The contract came. Here’s what they added, italics mine: “In consideration of Licensor’s compliance with this agreement and subject to broadcaster approval, Licensor will receive credit in the end credits of the episode(s) in which Producer uses the Property in the form of “title of work” [I would supply the specific information] dining room painting by Joanne Mattera”, the size and placement of such credit to be at Producer's sole discretion.
Give me a break. I’m no lawyer but even I can see the hole big enough to drive a truck through. They offer me a contract that credits me and my work, but they also give the broadcaster the right to rescind the agreement and the producer the right to put it in the teeniest point size possible in, say, black type on a black ground. This is what you call chutzpah, faccia tosta, balls, no shame. Under duress you offer credit but it comes with more strings than a puppet. No thanks.

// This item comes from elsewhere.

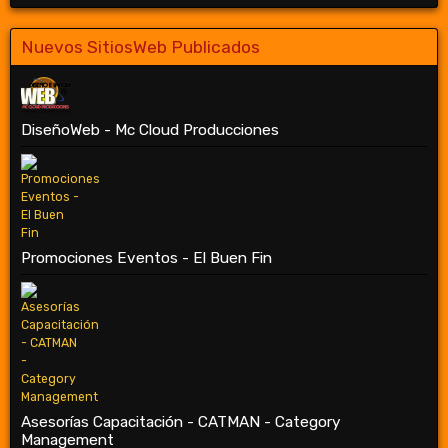
Nuevos SitiosWeb Publicados
DiseñoWeb - Mc Cloud Producciones
Promociones Eventos - El Buen Fin
Asesorías Capacitación - CATMAN - Category
Management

So if you’re watching a home decorating channel and you see a big blur of red on the wall in a feature about a recedorated dining room, that blur would be my painting. Assuming the decorator signed the same kind of contract that was offered to me, that blur may well be broadcast throughout the universe in perpetuity.
This would be just a funny/annoying story if it were not for the fact that it’s the way that artists often get treated—i.e. We love your work. Let us use it/have it/show it and we’ll give you nothing in return and make you sign a contract you can't back out of.
. Don't sign any contract until you understand what you're signing. Where will your work be shown? What's the context in which it will be shown or used? How will it be insured? What's the benefit to you?
. If you don't understand the language, consult an attorney. Start with Volunteer Lawyers for the Arts, but even if you are asked to pay a fee, know that this kind of consultation is a deductible business expense
. This is a different situation from mine, but some galleries do nothing but rentals, whether for corporate clients or for the film industry, while other dealers have found it to be a useful side business. No gallery should rent or loan your work without your contractual approval. Ask: Who's responsible for damage or loss? What's the rental period? What's the rental fee? If you agree, the gallery should take care of shipping, and both you and the gallery share in the fee.
. In a situation like mine, even if a fee is offered, are you being asked to give away too much for what's offered? One-time rights allow you to retain control of your work or your image, whereas "throughout the universe in perpetuity" is just prepostrously (and uncontrollably) broad
Who’s got stories or cautionary tales about a request that didn't offer much?
. . . . . .
More on getting your work out into the world
Check out Joy Garnett's report on Making a Living as an Artist (With or Without a Dealer), posted on the College Art Association's conference blog.
. Part 1 here
Best quote of the post comes from Bill Carroll, artist, former gallery director, current arts administrator:
"You are ALWAYS responsible for your own career. A smaller gallery especially cannot be working on your career all the time. Most of the people I know who make a living off their work have several galleries — you need to look for galleries in other cities outside New York City."
. Part 2 here
Best quote of the post comes from Sharon Butler: "You need to get the gallery to notice you, not by sending them your work, but by creating a SCENE. By making your voice heard. Any effort you put into building the community will be rewarded. So: rather than trying to bust into someone else’s scene, make your own."